Force the volume to drop the migration reference in its status subresource. This stops the controller from attempting to finalize a nonexistent migration.

```bash
kubectl patch -n longhorn-system volume <VOLUME_NAME> \
--type=merge \
--subresource status \
-p '{"status":{"currentMigrationNodeID":""}}'
```

### 2. Remove the VolumeAttachment Finalizer

The "ghost" LHVA prevents the volume from reaching a steady `detached` state.

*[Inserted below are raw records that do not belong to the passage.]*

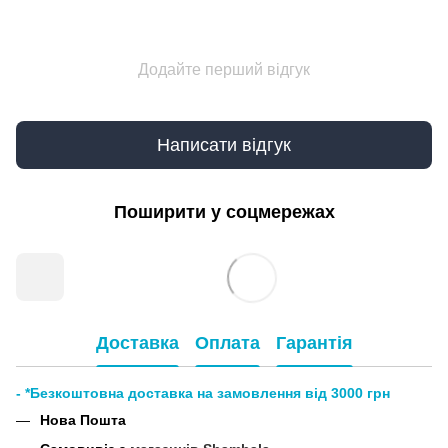
Додайте перший відгук
Написати відгук
Поширити у соцмережах
Доставка
Оплата
Гарантія
- *Безкоштовна доставка на замовлення від 3000 грн
Нова Пошта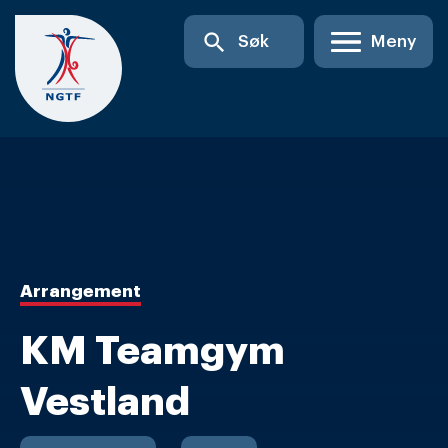
Skip
search
Søk
Meny
to
content
Arrangement
KM Teamgym
Vestland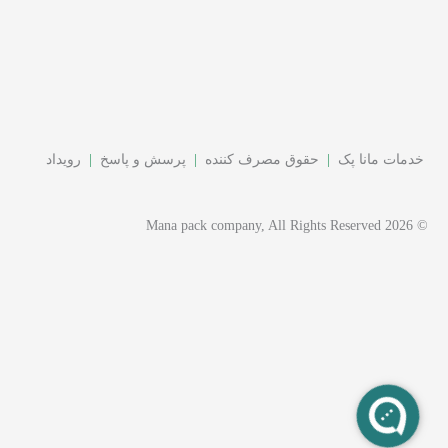
ات مانا پک
|
حقوق مصرف کننده
|
پرسش و پاسخ
|
رویداد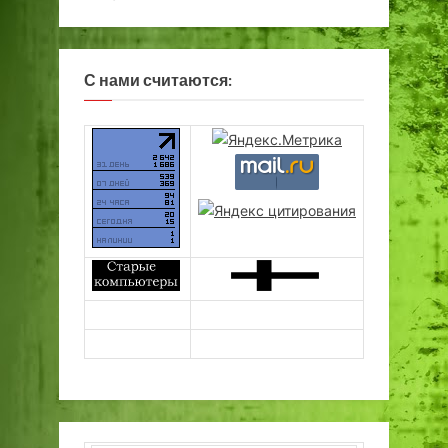
С нами считаются: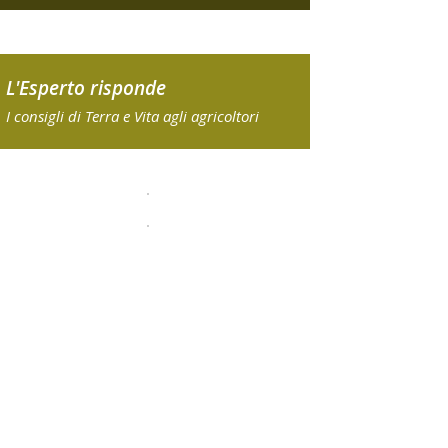
L'Esperto risponde
I consigli di Terra e Vita agli agricoltori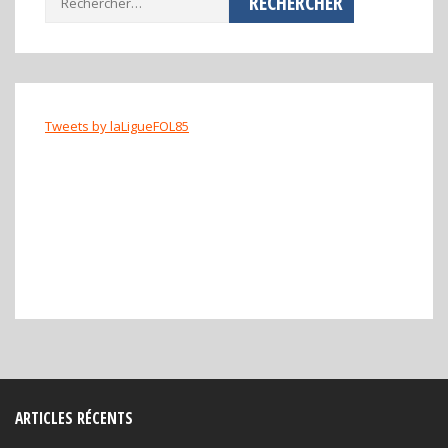
Tweets by laLigueFOL85
ladang78
ladang78
ladang78
ladang78
ladang78
ladang78
ladang78
ladang78
11wbet
bola90
fav777
kedai169
rr999
spin harta
betwin88
star777
agenasia88
pc777
Jayaslot
Rejekibet
humasoto
Bro138
Bos88
Bro138
ARTICLES RÉCENTS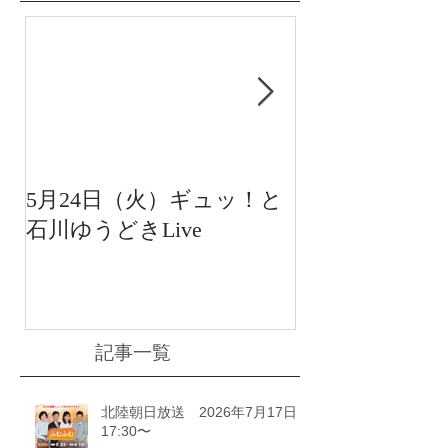
5月24日（火）ギュッ！と
12月22日（水
石川ゆうどきLive
送 15:42〜
川ゆうどきLiv
記事一覧
北陸朝日放送 2026年7月17日
17:30〜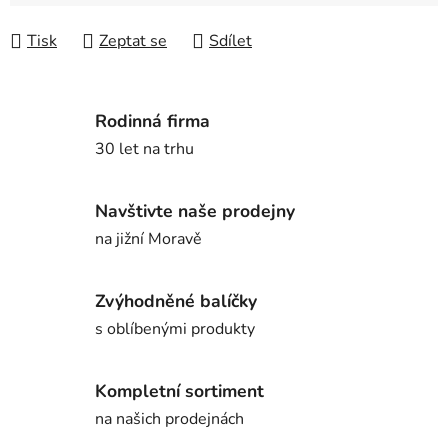
Tisk
Zeptat se
Sdílet
Rodinná firma
30 let na trhu
Navštivte naše prodejny
na jižní Moravě
Zvýhodněné balíčky
s oblíbenými produkty
Kompletní sortiment
na našich prodejnách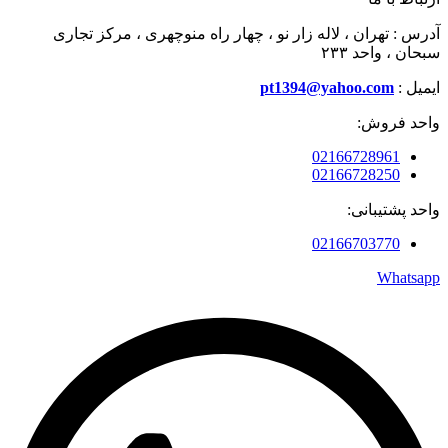
آدرس : تهران ، لاله زار نو ، چهار راه منوچهری ، مرکز تجاری
سبحان ، واحد ۲۳۳
ایمیل :
pt1394@yahoo.com
واحد فروش:
02166728961
02166728250
واحد پشتیبانی:
02166703770
Whatsapp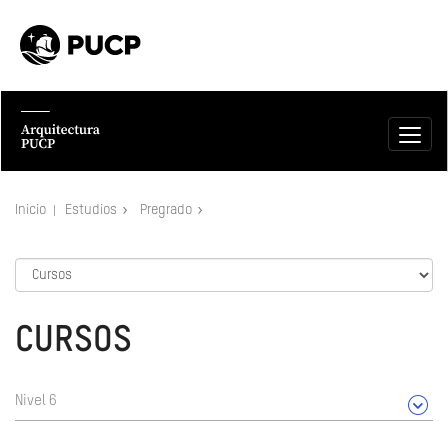
Inicio
Estudios
Pregrado
CURSOS
Nivel 6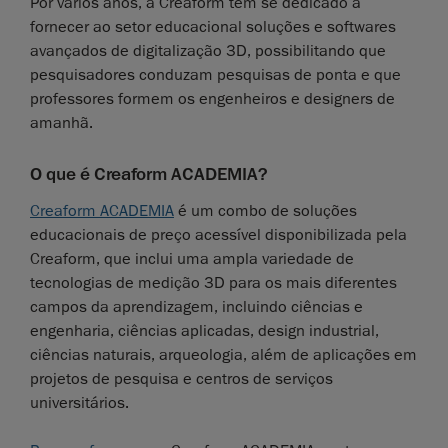
Por vários anos, a Creaform tem se dedicado a
fornecer ao setor educacional soluções e softwares
avançados de digitalização 3D, possibilitando que
pesquisadores conduzam pesquisas de ponta e que
professores formem os engenheiros e designers de
amanhã.
O que é Creaform ACADEMIA?
Creaform ACADEMIA
é um combo de soluções
educacionais de preço acessível disponibilizada pela
Creaform, que inclui uma ampla variedade de
tecnologias de medição 3D para os mais diferentes
campos da aprendizagem, incluindo ciências e
engenharia, ciências aplicadas, design industrial,
ciências naturais, arqueologia, além de aplicações em
projetos de pesquisa e centros de serviços
universitários.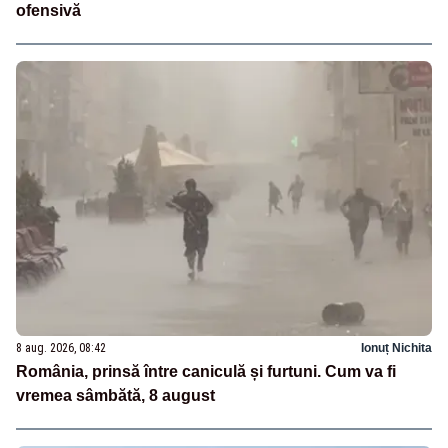
ofensivă
8 aug. 2026, 08:42
Ionuț Nichita
România, prinsă între caniculă și furtuni. Cum va fi
vremea sâmbătă, 8 august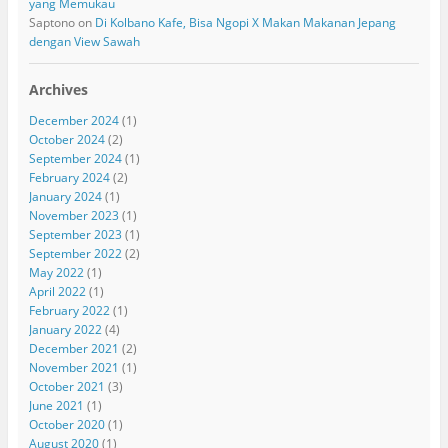
yang Memukau
Saptono
on
Di Kolbano Kafe, Bisa Ngopi X Makan Makanan Jepang
dengan View Sawah
Archives
December 2024
(1)
October 2024
(2)
September 2024
(1)
February 2024
(2)
January 2024
(1)
November 2023
(1)
September 2023
(1)
September 2022
(2)
May 2022
(1)
April 2022
(1)
February 2022
(1)
January 2022
(4)
December 2021
(2)
November 2021
(1)
October 2021
(3)
June 2021
(1)
October 2020
(1)
August 2020
(1)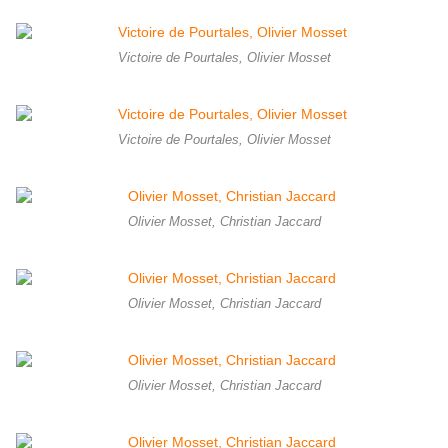
Victoire de Pourtales, Olivier Mosset
Victoire de Pourtales, Olivier Mosset
Olivier Mosset, Christian Jaccard
Olivier Mosset, Christian Jaccard
Olivier Mosset, Christian Jaccard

Manually remove the finalizer to allow the resource to be cleaned up.

```bash
kubectl patch -n longhorn-system volumeattachments.longhorn.io <VOLUME_NAME> \
--type=merge \
-p '{"metadata":{"finalizers":null}}'
```

### 3. Delete the Orphaned LHVA

If the resource does not disappear automatically after stripping the finalizer, delete it manually:

```bash
kubectl delete volumeattachments.longhorn.io -n longhorn-system <VOLUME_NAME>
```

### 4. Verify State

Confirm the volume has transitioned to the `detached` state.

```bash
$ kubectl get volume -n longhorn-system <VOLUME_NAME>
NAME STATE ROBUSTNESS NODE
pvc-840804... detached unknown
```

You can now safely restart the VM or workload.

## Related Information

- [KB: Troubleshooting: Migratable RWX volume migration stuck](https://longhorn.io/kb/troubleshooting-rwx-volume-migration-stuck/) - For cases where migration tickets are present and "Satisfied" but the node is stuck in pre-drain.
- [Longhorn Issue #12238](https://github.com/longhorn/longhorn/issues/12238)
- Fixed in **Longhorn v1.7.0+**, which includes more robust handling for orphaned migration engines.